The Hori River (堀川, Hori-kawa) flows north to south through Nagoya, Aichi Prefecture, Japan, and is part of the Shōnai River system. It is 16.2km long. The name translated means "moat river", from its connection to Nagoya Castle's moats.

==History==
The river is a man-made canal excavated in 1610 during the construction of Nagoya Castle by order of Fukushima Masanori to allow ships to bring goods to the city. The river has influenced the lives of citizens so much that it is traditionally called "Mother River". One of the traditional merchant streets at the canal that leads from the castle is Shikemichi. One of the merchant neighbourhoods was Funairi-chō, located south of the castle.

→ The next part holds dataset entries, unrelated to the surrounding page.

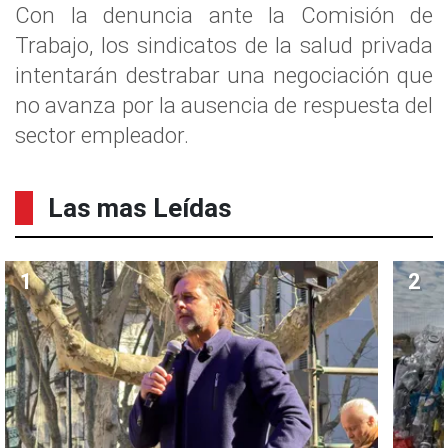
Con la denuncia ante la Comisión de
Trabajo, los sindicatos de la salud privada
intentarán destrabar una negociación que
no avanza por la ausencia de respuesta del
sector empleador.
Las mas Leídas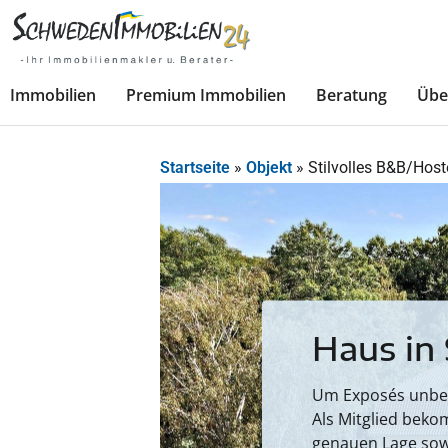
Immobilien
Premium Immobilien
Beratung
Übe
Startseite
»
Objekt
»
Stilvolles B&B/Hos
Haus in
Um Exposés unbesc
Als Mitglied beko
genauen Lage sow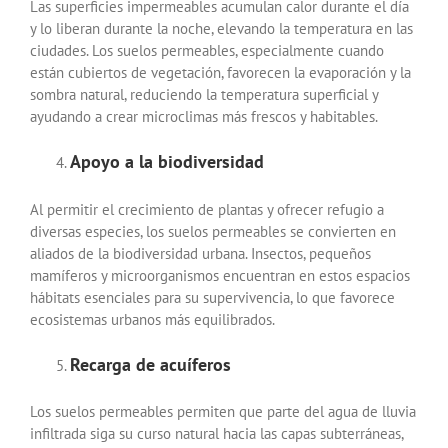
Las superficies impermeables acumulan calor durante el día
y lo liberan durante la noche, elevando la temperatura en las
ciudades. Los suelos permeables, especialmente cuando
están cubiertos de vegetación, favorecen la evaporación y la
sombra natural, reduciendo la temperatura superficial y
ayudando a crear microclimas más frescos y habitables.
Apoyo a la biodiversidad
Al permitir el crecimiento de plantas y ofrecer refugio a
diversas especies, los suelos permeables se convierten en
aliados de la biodiversidad urbana. Insectos, pequeños
mamíferos y microorganismos encuentran en estos espacios
hábitats esenciales para su supervivencia, lo que favorece
ecosistemas urbanos más equilibrados.
Recarga de acuíferos
Los suelos permeables permiten que parte del agua de lluvia
infiltrada siga su curso natural hacia las capas subterráneas,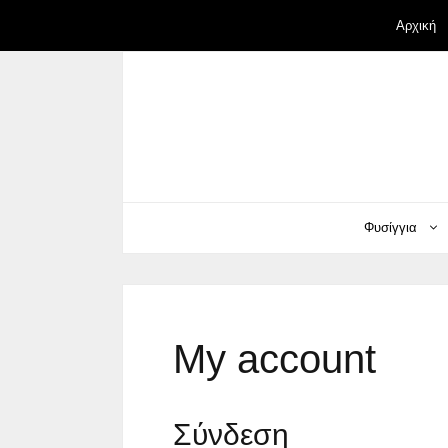
Μετάβαση
Αρχική
σε
περιεχόμενο
Φυσίγγια
My account
Σύνδεση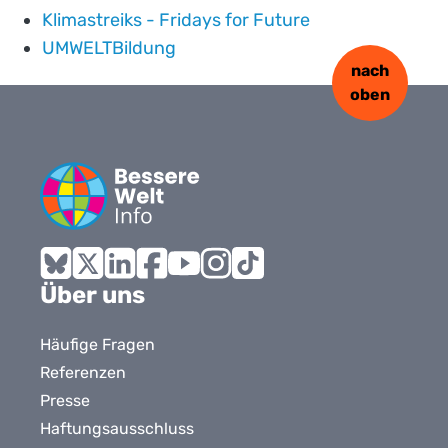
Klimastreiks - Fridays for Future
UMWELTBildung
nach
oben
Bluesky
X
LinkedIn
Facebook
YouTube
Instagram
Tiktok
Über uns
Häufige Fragen
Referenzen
Presse
Haftungsausschluss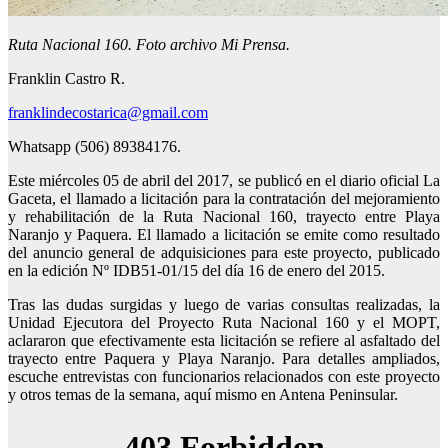
Ruta Nacional 160. Foto archivo Mi Prensa.
Franklin Castro R.
franklindecostarica@gmail.com
Whatsapp (506) 89384176.
Este miércoles 05 de abril del 2017, se publicó en el diario oficial La
Gaceta, el llamado a licitación para la contratación del mejoramiento
y rehabilitación de la Ruta Nacional 160, trayecto entre Playa
Naranjo y Paquera. El llamado a licitación se emite como resultado
del anuncio general de adquisiciones para este proyecto, publicado
en la edición Nº IDB51-01/15 del día 16 de enero del 2015.
Tras las dudas surgidas y luego de varias consultas realizadas, la
Unidad Ejecutora del Proyecto Ruta Nacional 160 y el MOPT,
aclararon que efectivamente esta licitación se refiere al asfaltado del
trayecto entre Paquera y Playa Naranjo. Para detalles ampliados,
escuche entrevistas con funcionarios relacionados con este proyecto
y otros temas de la semana, aquí mismo en Antena Peninsular.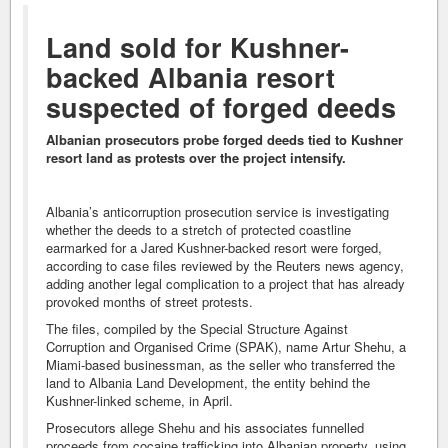
Land sold for Kushner-
backed Albania resort
suspected of forged deeds
Albanian prosecutors probe forged deeds tied to Kushner
resort land as protests over the project intensify.
Albania’s anticorruption prosecution service is investigating
whether the deeds to a stretch of protected coastline
earmarked for a Jared Kushner-backed resort were forged,
according to case files reviewed by the Reuters news agency,
adding another legal complication to a project that has already
provoked months of street protests.
The files, compiled by the Special Structure Against
Corruption and Organised Crime (SPAK), name Artur Shehu, a
Miami-based businessman, as the seller who transferred the
land to Albania Land Development, the entity behind the
Kushner-linked scheme, in April.
Prosecutors allege Shehu and his associates funnelled
proceeds from cocaine trafficking into Albanian property, using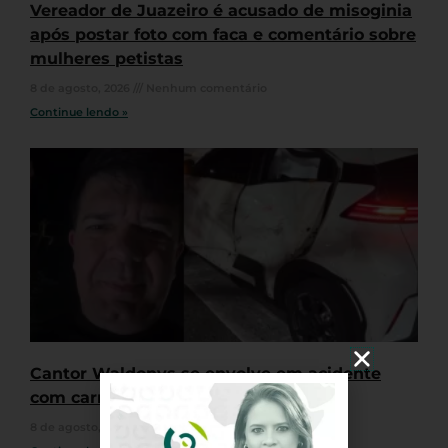
Vereador de Juazeiro é acusado de misoginia
após postar foto com faca e comentário sobre
mulheres petistas
8 de agosto, 2026
Nenhum comentário
Continue lendo »
Cantor Waldonys se envolve em acidente
com carro em Fortaleza
8 de agosto, 2026
Nenhum comentário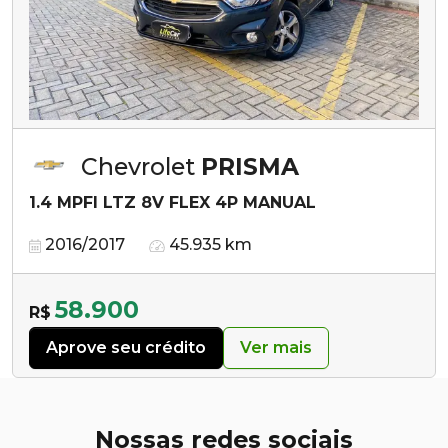
Chevrolet
PRISMA
1.4 MPFI LTZ 8V FLEX 4P MANUAL
2016/2017
45.935 km
58.900
R$
Aprove seu crédito
Ver mais
Nossas redes sociais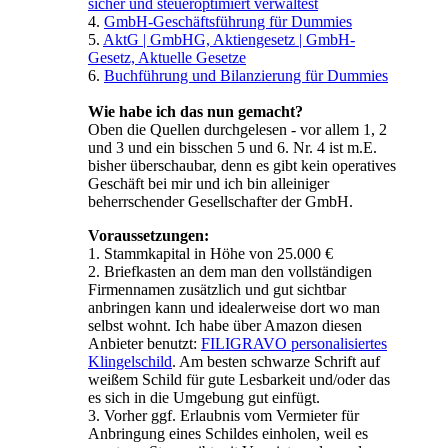
sicher und steueroptimiert verwaltest
4.
GmbH-Geschäftsführung für Dummies
5.
AktG | GmbHG, Aktiengesetz | GmbH-
Gesetz, Aktuelle Gesetze
6.
Buchführung und Bilanzierung für Dummies
Wie habe ich das nun gemacht?
Oben die Quellen durchgelesen - vor allem 1, 2
und 3 und ein bisschen 5 und 6. Nr. 4 ist m.E.
bisher überschaubar, denn es gibt kein operatives
Geschäft bei mir und ich bin alleiniger
beherrschender Gesellschafter der GmbH.
Voraussetzungen:
1. Stammkapital in Höhe von 25.000 €
2. Briefkasten an dem man den vollständigen
Firmennamen zusätzlich und gut sichtbar
anbringen kann und idealerweise dort wo man
selbst wohnt. Ich habe über Amazon diesen
Anbieter benutzt:
FILIGRAVO personalisiertes
Klingelschild
. Am besten schwarze Schrift auf
weißem Schild für gute Lesbarkeit und/oder das
es sich in die Umgebung gut einfügt.
3. Vorher ggf. Erlaubnis vom Vermieter für
Anbringung eines Schildes einholen, weil es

In modern times, pollution has slowly damaged the water quality until the 1960s, where it peaked. Recently, citizens began collecting signatures to initiate the Horikawa River 1000-Citizen Survey Network. In September 2003, this proposal was officially adopted.

The Horikawa Lions Club and others set out to recruit 1,000 citizens. However, during the two-month application period, they exceeded expectations, receiving applications from 217 individual groups and 2,007 citizens in total.

With the help of these volunteers, the Nagoya City Council carried out experiments aimed at clarification of the river. These included the advance treatment at the Meijo Sewage Treatment Plant, diverting water from Nabeya-Ueno Water Clarification plant and the transmission of underground water.

A measurable change in the quality of the water occurred. In addition, on February 13, 2007, Nagoya City announced the start of a new three-year experiment, transmitting the raw water from the Kiso River to the Horikawa River. This represented a major step in fulfilling the citizens' dreams.